[Required action]
Print the listing from its top line through the line containing "арына мінгенде, шөбі жоқтың қысылып қалат", nothing more, and leave out the pictures.

--------------------------------

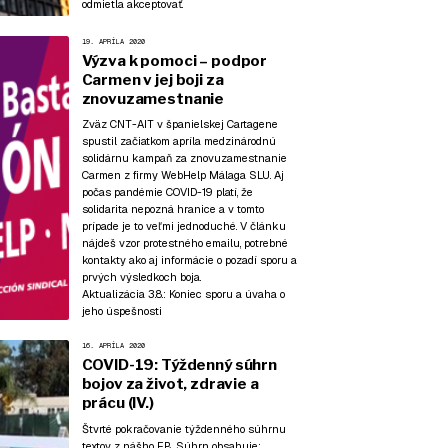
odmietla akceptovať.
19. APRÍLA 2020
Výzva k pomoci – podpor
Carmen v jej boji za
znovuzamestnanie
Zväz CNT-AIT v španielskej Cartagene
spustil začiatkom apríla medzinárodnú
solidárnu kampaň za znovuzamestnanie
Carmen z firmy WebHelp Málaga SLU. Aj
počas pandémie COVID-19 platí, že
solidarita nepozná hranice a v tomto
prípade je to veľmi jednoduché. V článku
nájdeš vzor protestného emailu, potrebné
kontakty ako aj informácie o pozadí sporu a
prvých výsledkoch boja.
Aktualizácia 3.8.:
Koniec sporu a úvaha o
jeho úspešnosti
16. APRÍLA 2020
COVID-19: Týždenný súhrn
bojov za život, zdravie a
prácu (IV.)
Štvrté pokračovanie týždenného súhrnu
textov z nášho FB. Súhrn obsahuje:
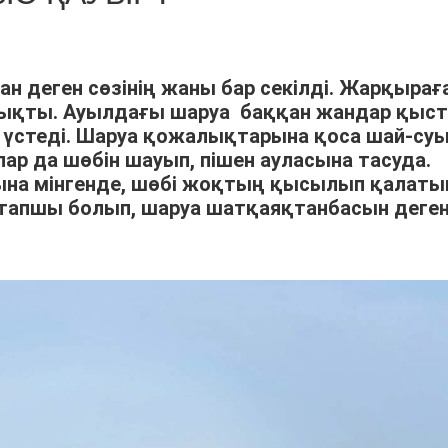
ан деген сөзінің жаны бар секілді. Жарқырағ
шықты. Ауылдағы шаруа баққан жандар қыс
үстеді. Шаруа қожалықтарына қоса шай-су
р да шөбін шауып, пішен ауласына тасуда.
арына мінгенде, шөбі жоқтың қысылып қалат
тапшы болып, шаруа шатқаяқтанбасын деге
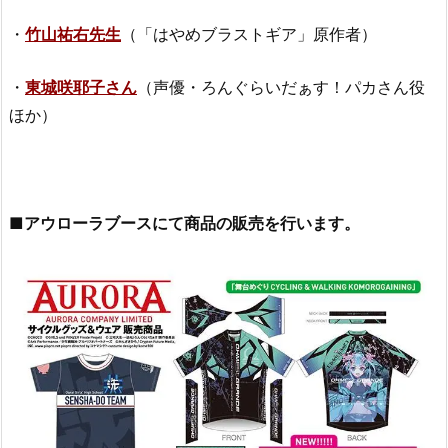
・
竹山祐右先生
（「はやめブラストギア」原作者）
・
東城咲耶子さん
（声優・ろんぐらいだぁす！パカさん役
ほか）
■アウローラブースにて商品の販売を行います。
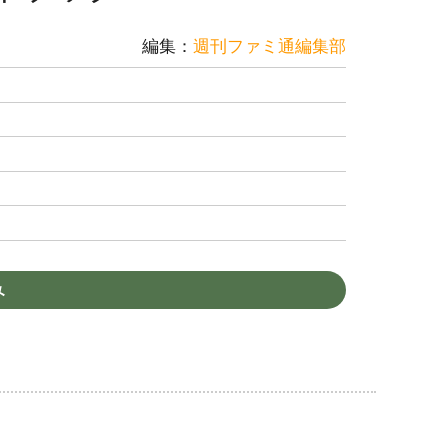
編集：
週刊ファミ通編集部
み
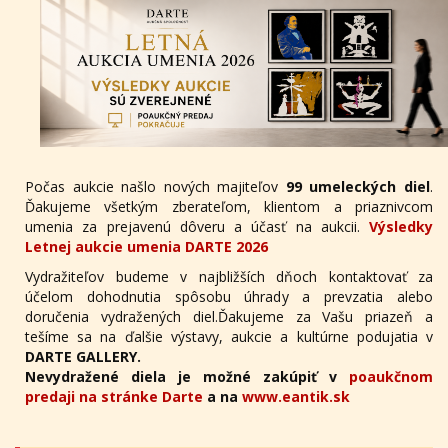
Počas aukcie našlo nových majiteľov
99 umeleckých diel
.
Ďakujeme všetkým zberateľom, klientom a priaznivcom
umenia za prejavenú dôveru a účasť na aukcii.
Výsledky
Letnej aukcie umenia DARTE 2026
Vydražiteľov budeme v najbližších dňoch kontaktovať za
účelom dohodnutia spôsobu úhrady a prevzatia alebo
doručenia vydražených diel.Ďakujeme za Vašu priazeň a
tešíme sa na ďalšie výstavy, aukcie a kultúrne podujatia v
DARTE GALLERY.
Nevydražené diela je možné zakúpiť v
poaukčnom
predaji na stránke Darte
a na
www.eantik.sk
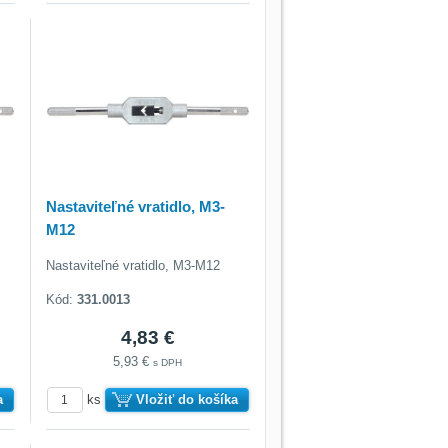
Nastaviteľné vratidlo, M3-
M12
Nastaviteľné vratidlo, M3-M12
Kód:
331.0013
4,83 €
5,93 €
s DPH
a
ks
Vložiť do košíka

--------------------------------

[Your solution]
odmietla akceptovať.
19. APRÍLA 2020
Výzva k pomoci – podpor
Carmen v jej boji za
znovuzamestnanie
Zväz CNT-AIT v španielskej Cartagene
spustil začiatkom apríla medzinárodnú
solidárnu kampaň za znovuzamestnanie
Carmen z firmy WebHelp Málaga SLU. Aj
počas pandémie COVID-19 platí, že
solidarita nepozná hranice a v tomto
prípade je to veľmi jednoduché. V článku
nájdeš vzor protestného emailu, potrebné
kontakty ako aj informácie o pozadí sporu a
prvých výsledkoch boja.
Aktualizácia 3.8.:
Koniec sporu a úvaha o
jeho úspešnosti
16. APRÍLA 2020
COVID-19: Týždenný súhrn
bojov za život, zdravie a
prácu (IV.)
Štvrté pokračovanie týždenného súhrnu
textov z nášho FB. Súhrn obsahuje:
ан деген сөзінің жаны бар секілді. Жарқырағ
шықты. Ауылдағы шаруа баққан жандар қыс
үстеді. Шаруа қожалықтарына қоса шай-су
р да шөбін шауып, пішен ауласына тасуда.
арына мінгенде, шөбі жоқтың қысылып қалат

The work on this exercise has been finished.